La signora che aperse la porta, era stata una sua compagna
di oratorio. Si rasserenò ponendo un argine all’ansia
e l’approccio avvenne con sincera gioia di incontrarsi.
Il colloquio fu subito incanalato su ciò che costituiva
il motivo della visita. Affamati di notizie Bruno e Denise
ascoltarono gli ospiti descrivere la loro esperienza passo
dopo passo. In un angolo della sala, la loro bambina giocava
con una bambola ignorando i presenti.
Ad un tratto la madre disse con un sorriso accattivante:
Ecco il nostro mostriciattolo. Vero Silvia che sei il nostro
mostriciattolo?”.
La piccola annuì senza alzare il capo. Sua mamma la
sollecitò a rispondere ad alcune domande per dimostrare
che aveva una buona fonetica. La bimba parlò a spizzichi,
alzando ogni tanto gli occhi, senza mai volgere lo sguardo
agli adulti.
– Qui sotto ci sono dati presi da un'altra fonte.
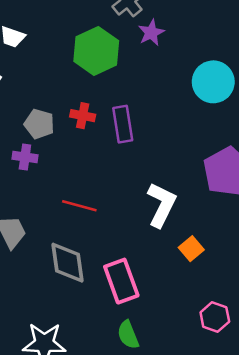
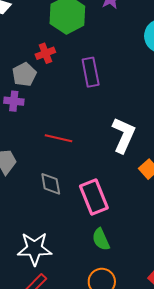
red cross: (83, 116) -> (45, 53), moved, turned -30
gray pentagon: (39, 124) -> (24, 74), turned 30
gray diamond: (67, 263) -> (51, 184), size x0.7

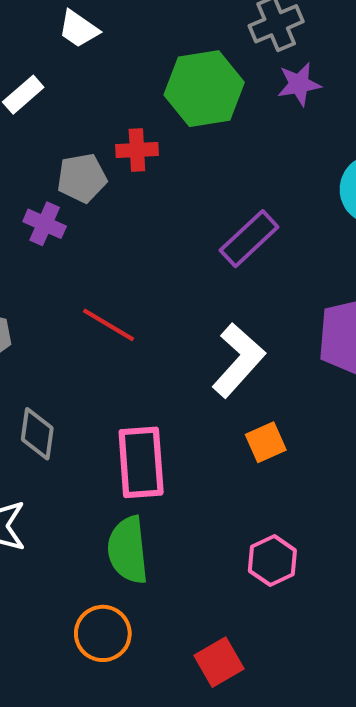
purple rectangle: (91, 72) -> (249, 239), moved, turned 40
gray diamond: (51, 184) -> (37, 434), moved
green semicircle: (101, 239) -> (128, 550), size x1.4

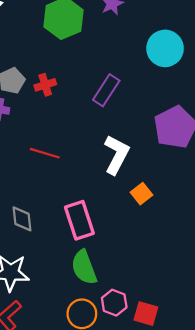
red cross: (137, 150) -> (45, 85), moved
pink hexagon: (272, 561) -> (114, 303), moved
red square: (219, 662) -> (146, 314), turned -30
Denise e Bruno non compresero una sola parola,
ma videro tutto ciò che dovevano vedere.
La serenità dei padroni di casa non riuscì a
frenare la loro voglia di scappar via: non si aspettavano
di trovare ancora tanti guasti sul volto della bambina più
volte operata. I visitatori fecero buon viso a cattivo gioco
e se ne andarono con un senso di compassione egualmente distribuito
tra la famiglia appena visitata e la loro.
Al ritorno, Denise, analizzò gli eventi della serata.
Non era preparata alla vista di un visino dove il chirurgo
aveva ricucito la fessura del labbro provocando asimmetrie
appariscenti e sgradevoli, e neppure ad una parlata così
poco comprensibile. Probabilmente, pensava, il caso di Bibien
è diverso perché il dottor Rigoni ci ha assicurato
che lo sistemerà perfettamente. Forse anche per quella
bambina arriverà il momento in cui sarà completamente
a posto. Una conoscente le aveva detto: ” hai mai visto
un adulto col labbro leporino? No! Perché oggi la chirurgia
plastica fa miracoli.” Quindi Denise doveva fidarsi,
era solo questione di tempo. Non si perdonava però
di aver messo a disagio quell’innocente e non giustificava
l’espressione della mamma: ecco il nostro mostriciattolo!
Possibile che avesse trovato un escamotage del genere per
alleggerire il problema psicologico? Lei avrebbe chiamato
mostriciattolo vezzeggiando qualcuno di carino, ma non chi
mostriciattolo lo è veramente. Certe cose non hanno
alcuna logica o almeno una logica comprensibile, pensava torturandosi.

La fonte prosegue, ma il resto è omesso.